THE BOW MAKER
TWENTY YEARS AGO when Bill Marykuca retired from his executive position at Red-D-Arc, a Hamilton-based welding company that he helped found in 1959, he turned his attention to something completely different. For 45 years, Marykuca has played and collected violins, but in his retirement the self-professed “outside of the box” thinker turned his hand to making violin bows. And he did it, in part, as a way to battle the paralysis that comes with Guillain-Barré syndrome, an auto-immune disease which struck him at age 57.
HE HAS CREATED dozens of unique violins and bows, and now it is time to part with his collection. At 85, he and his wife Louise are leaving their Beamsville home and moving into a seniors’ apartment in Stoney Creek. On Saturday, his collection will be auctioned off.

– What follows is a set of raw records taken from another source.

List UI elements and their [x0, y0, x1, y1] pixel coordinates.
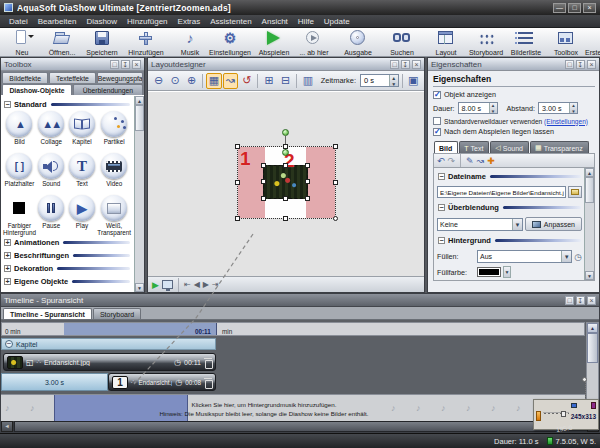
std-duration-checkbox[interactable]: Standardverweildauer verwenden (Einstell… — [433, 117, 595, 125]
anpassen-button[interactable]: Anpassen — [525, 217, 582, 231]
collapse-icon[interactable]: − — [438, 204, 445, 211]
open-button[interactable]: Öffnen... — [42, 29, 82, 56]
pin-icon[interactable]: ↧ — [576, 60, 585, 69]
tab-transparenz[interactable]: ▦Transparenz — [530, 141, 589, 153]
storyboard-button[interactable]: Storyboard — [466, 29, 506, 56]
step-back-icon[interactable]: ◀ — [194, 280, 200, 290]
tab-timeline-spuransicht[interactable]: Timeline - Spuransicht — [3, 308, 92, 319]
menu-datei[interactable]: Datei — [4, 16, 33, 27]
layout-canvas[interactable]: 1 2 — [148, 91, 424, 276]
zeitmarke-input[interactable]: 0 s ▲▼ — [360, 74, 399, 87]
add-button[interactable]: Hinzufügen — [126, 29, 166, 56]
inner-resize-handle[interactable] — [261, 163, 266, 168]
save-button[interactable]: Speichern — [82, 29, 122, 56]
rotate-path-icon[interactable]: ↺ — [239, 73, 254, 89]
tab-bewegungspfade[interactable]: Bewegungspfade — [97, 72, 143, 83]
remove-keyframe-icon[interactable]: ⊟ — [278, 73, 293, 89]
menu-hinzufuegen[interactable]: Hinzufügen — [122, 16, 172, 27]
resize-handle[interactable] — [235, 180, 240, 185]
rotation-handle[interactable] — [282, 129, 289, 136]
output-button[interactable]: Ausgabe — [338, 29, 378, 56]
restore-icon[interactable]: □ — [390, 60, 399, 69]
tab-text[interactable]: TText — [459, 141, 489, 153]
close-button[interactable]: × — [583, 3, 596, 13]
menu-extras[interactable]: Extras — [173, 16, 206, 27]
tab-storyboard[interactable]: Storyboard — [93, 308, 141, 319]
inner-resize-handle[interactable] — [305, 163, 310, 168]
scroll-up-icon[interactable]: ▲ — [135, 96, 144, 105]
inner-resize-handle[interactable] — [283, 163, 288, 168]
grid-toggle-icon[interactable]: ▦ — [206, 73, 221, 89]
checkbox-checked[interactable] — [433, 128, 441, 136]
timeline-item-endansicht-jpg[interactable]: ◱ ∴ Endansicht.jpg ◷ 00:11 — [3, 353, 216, 371]
toolbox-object-weiss-transparent[interactable]: Weiß, Transparent — [97, 195, 131, 236]
menu-update[interactable]: Update — [319, 16, 355, 27]
play-button[interactable]: Abspielen — [254, 29, 294, 56]
spinner-arrows[interactable]: ▲▼ — [389, 75, 398, 86]
scroll-down-icon[interactable]: ▼ — [585, 271, 594, 280]
resize-handle[interactable] — [333, 216, 338, 221]
scroll-thumb[interactable] — [585, 177, 594, 203]
settings-button[interactable]: ⚙ Einstellungen — [210, 29, 250, 56]
resize-handle[interactable] — [333, 144, 338, 149]
first-steps-button[interactable]: Erste Schritte — [586, 29, 600, 56]
section-dateiname[interactable]: − Dateiname — [437, 170, 582, 183]
timeline-item-endansicht-png[interactable]: 1 ∴ Endansicht.png ◷ 00:08 — [108, 373, 216, 391]
popup-slider-handle[interactable] — [561, 411, 566, 417]
expand-icon[interactable]: + — [4, 252, 11, 259]
restore-icon[interactable]: □ — [565, 296, 574, 305]
section-ueberblendung[interactable]: − Überblendung — [437, 201, 582, 214]
restore-icon[interactable]: □ — [565, 60, 574, 69]
step-forward-icon[interactable]: ▶ — [203, 280, 209, 290]
popup-slider[interactable] — [543, 412, 569, 420]
section-hintergrund[interactable]: − Hintergrund — [437, 234, 582, 247]
toolbox-object-collage[interactable]: ▲▲ Collage — [36, 111, 67, 152]
resize-handle[interactable] — [333, 180, 338, 185]
expand-icon[interactable]: + — [4, 265, 11, 272]
menu-diashow[interactable]: Diashow — [81, 16, 122, 27]
menu-assistenten[interactable]: Assistenten — [205, 16, 256, 27]
pencil-icon[interactable]: ✎ — [466, 156, 474, 166]
section-beschriftungen[interactable]: + Beschriftungen — [3, 249, 131, 262]
zoom-slider-track[interactable] — [585, 382, 586, 399]
after-play-checkbox[interactable]: Nach dem Abspielen liegen lassen — [433, 127, 595, 136]
zoom-in-icon[interactable]: ⊕ — [184, 73, 199, 89]
resize-handle[interactable] — [235, 144, 240, 149]
scroll-thumb[interactable] — [14, 421, 560, 432]
section-standard[interactable]: − Standard — [3, 98, 131, 111]
close-icon[interactable]: × — [587, 296, 596, 305]
rotation-handle-inner[interactable] — [282, 149, 289, 156]
filename-input[interactable]: E:\Eigene Dateien\Eigene Bilder\Endansic… — [437, 186, 566, 198]
fill-select[interactable]: Aus ▼ — [477, 250, 572, 263]
toolbox-object-pause[interactable]: Pause — [36, 195, 67, 236]
show-object-checkbox[interactable]: Objekt anzeigen — [433, 90, 595, 99]
scroll-up-icon[interactable]: ▲ — [585, 168, 594, 177]
motion-path-icon[interactable]: ↝ — [223, 73, 238, 89]
resize-handle[interactable] — [235, 216, 240, 221]
timeline-hscrollbar[interactable]: ◄ ► — [1, 421, 599, 432]
trash-icon[interactable] — [204, 378, 212, 387]
menu-ansicht[interactable]: Ansicht — [257, 16, 293, 27]
tab-bildeffekte[interactable]: Bildeffekte — [2, 72, 48, 83]
section-dekoration[interactable]: + Dekoration — [3, 262, 131, 275]
inner-resize-handle[interactable] — [305, 179, 310, 184]
toolbox-object-video[interactable]: Video — [97, 153, 131, 194]
zoom-reset-icon[interactable]: ⊙ — [167, 73, 182, 89]
refresh-icon[interactable]: ◷ — [574, 252, 582, 262]
collapse-circle-icon[interactable]: − — [5, 340, 13, 348]
menu-hilfe[interactable]: Hilfe — [293, 16, 319, 27]
collapse-icon[interactable]: − — [4, 101, 11, 108]
toolbox-object-sound[interactable]: Sound — [36, 153, 67, 194]
close-icon[interactable]: × — [412, 60, 421, 69]
close-icon[interactable]: × — [132, 60, 141, 69]
pin-icon[interactable]: ↧ — [121, 60, 130, 69]
collapse-icon[interactable]: − — [438, 173, 445, 180]
dauer-input[interactable]: 8.00 s ▲▼ — [458, 102, 498, 114]
transition-select[interactable]: Keine ▼ — [437, 218, 523, 231]
scroll-down-icon[interactable]: ▼ — [135, 283, 144, 292]
skip-end-icon[interactable]: ⇥ — [212, 280, 219, 290]
browse-button[interactable] — [568, 186, 582, 198]
skip-start-icon[interactable]: ⇤ — [184, 280, 191, 290]
close-icon[interactable]: × — [587, 60, 596, 69]
play-from-here-button[interactable]: ... ab hier — [294, 29, 334, 56]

Marykuca has a unique inverse construction approach to bow making, unlike traditional bow design. Using the hard, orange wood of the Pernambuco tree (also known as Brazilwood) from the Brazilian rainforest, Marykuca used just a jackknife, a file, and sandpaper to shape 15 violin bows. He chose the exotic wood for its density, stiffness, and weight.
“Pernambuco wood is very hard … twice as dense as oak, it actually sinks in water. Those qualities make it perfect to carry the resonance of sound produced by a violin.” The wood’s unique qualities also make it ideal for the creation of thin bows with great balance that keep their memory. To complement the wood, Marykuca uses Mongolian horse tail hair, which is then press fit in the final construction of the bow.
Marykuca has also designed and made two violins constructed without the use of a mould. In keeping with his out-of-the-box thinking, he replaced the traditional maple bridge found on most violins with one made of carved moose antler. “Moose antler is very dense and absorbs all the undesirable sounds a violin makes.”
Canadian fiddle champs have played with his bows and his violins, and now Bill is hoping that other musicians will, too. “They have become part of me. They each have a different personality and sound and something exciting about them.”
Bill will continue to play and work the open mike for the Waterdown Fiddlers at the Waterdown Legion, which he has been a part of for the past eight years.